*** Opening Provided records ***

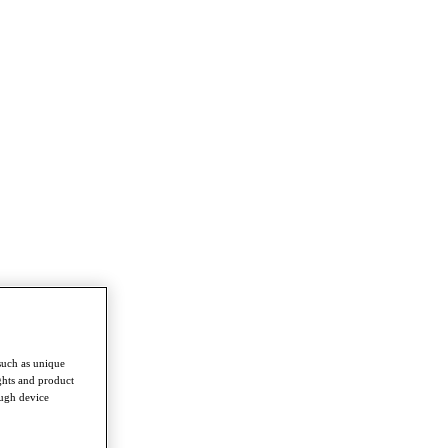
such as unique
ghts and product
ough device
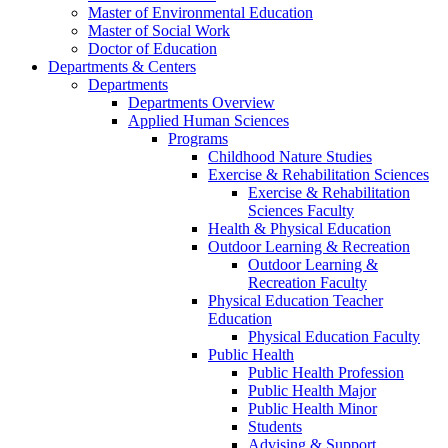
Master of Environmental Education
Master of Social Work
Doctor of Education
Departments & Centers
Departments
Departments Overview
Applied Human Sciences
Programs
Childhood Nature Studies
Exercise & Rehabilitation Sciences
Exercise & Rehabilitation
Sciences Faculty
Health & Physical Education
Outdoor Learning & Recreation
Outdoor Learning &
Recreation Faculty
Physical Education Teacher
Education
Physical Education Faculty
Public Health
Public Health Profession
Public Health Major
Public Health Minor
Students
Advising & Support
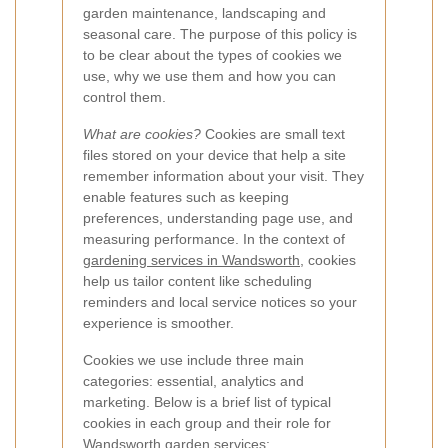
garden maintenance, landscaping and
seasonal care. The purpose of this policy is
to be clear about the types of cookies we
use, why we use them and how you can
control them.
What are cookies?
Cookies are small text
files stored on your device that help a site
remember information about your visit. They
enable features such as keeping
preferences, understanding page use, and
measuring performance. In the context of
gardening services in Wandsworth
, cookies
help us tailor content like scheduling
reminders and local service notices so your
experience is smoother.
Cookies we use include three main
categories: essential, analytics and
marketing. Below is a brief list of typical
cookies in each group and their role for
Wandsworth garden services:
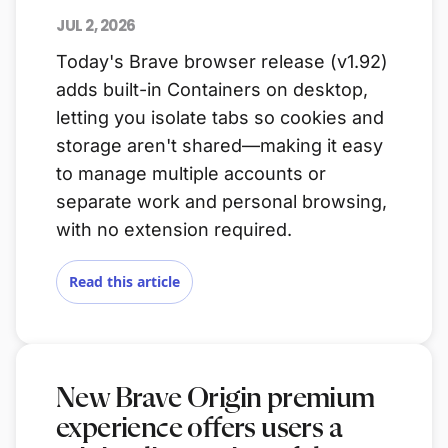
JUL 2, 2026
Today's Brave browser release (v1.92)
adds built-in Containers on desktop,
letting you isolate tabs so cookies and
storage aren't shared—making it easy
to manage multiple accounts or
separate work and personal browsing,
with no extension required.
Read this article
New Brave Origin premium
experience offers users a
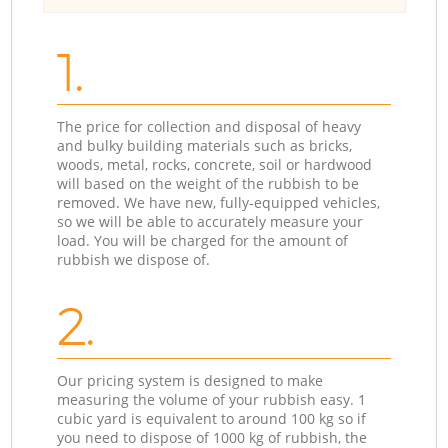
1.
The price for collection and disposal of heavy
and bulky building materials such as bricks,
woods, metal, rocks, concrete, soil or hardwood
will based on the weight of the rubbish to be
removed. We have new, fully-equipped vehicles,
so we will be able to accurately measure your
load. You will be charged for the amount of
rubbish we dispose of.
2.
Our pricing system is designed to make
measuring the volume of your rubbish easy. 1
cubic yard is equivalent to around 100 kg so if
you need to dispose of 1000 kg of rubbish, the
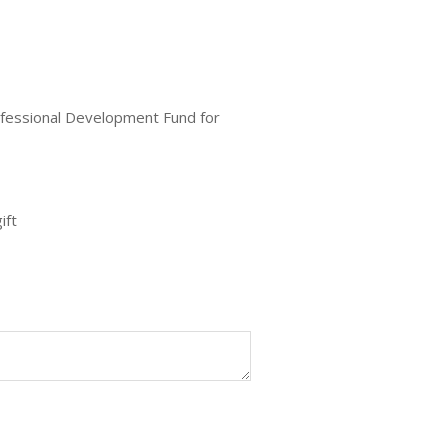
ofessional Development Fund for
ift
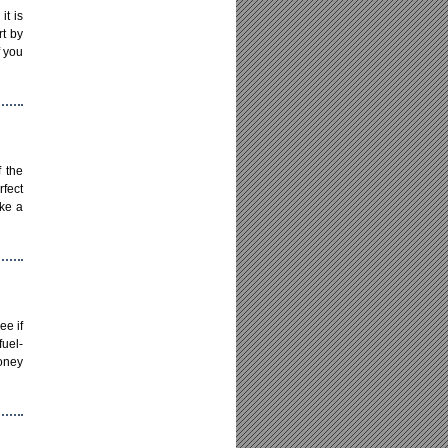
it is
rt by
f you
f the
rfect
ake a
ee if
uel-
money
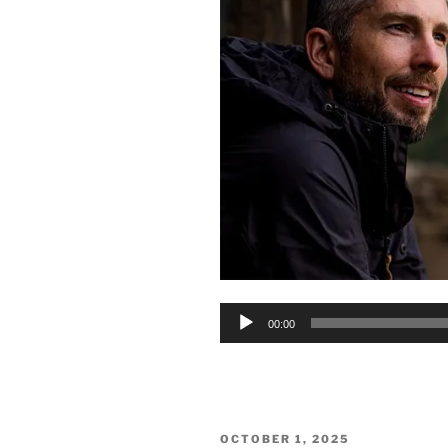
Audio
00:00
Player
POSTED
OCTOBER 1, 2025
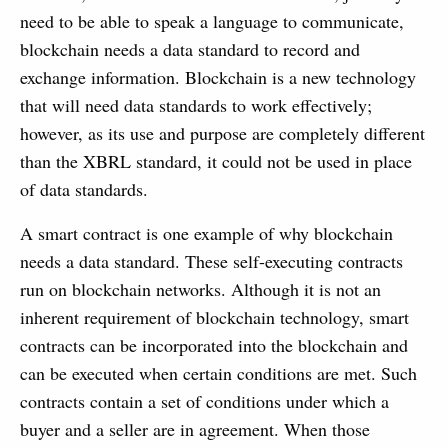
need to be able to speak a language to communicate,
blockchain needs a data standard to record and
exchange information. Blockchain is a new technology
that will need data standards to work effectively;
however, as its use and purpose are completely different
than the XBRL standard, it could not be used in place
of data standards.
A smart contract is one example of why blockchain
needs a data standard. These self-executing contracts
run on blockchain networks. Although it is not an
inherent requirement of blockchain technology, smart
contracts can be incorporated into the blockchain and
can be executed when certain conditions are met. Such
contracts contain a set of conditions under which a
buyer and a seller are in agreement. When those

*** Closing Provided records ***

From the entries above, select each line containing the string "help".

## Your response
files stored on your device that help a site
help us tailor content like scheduling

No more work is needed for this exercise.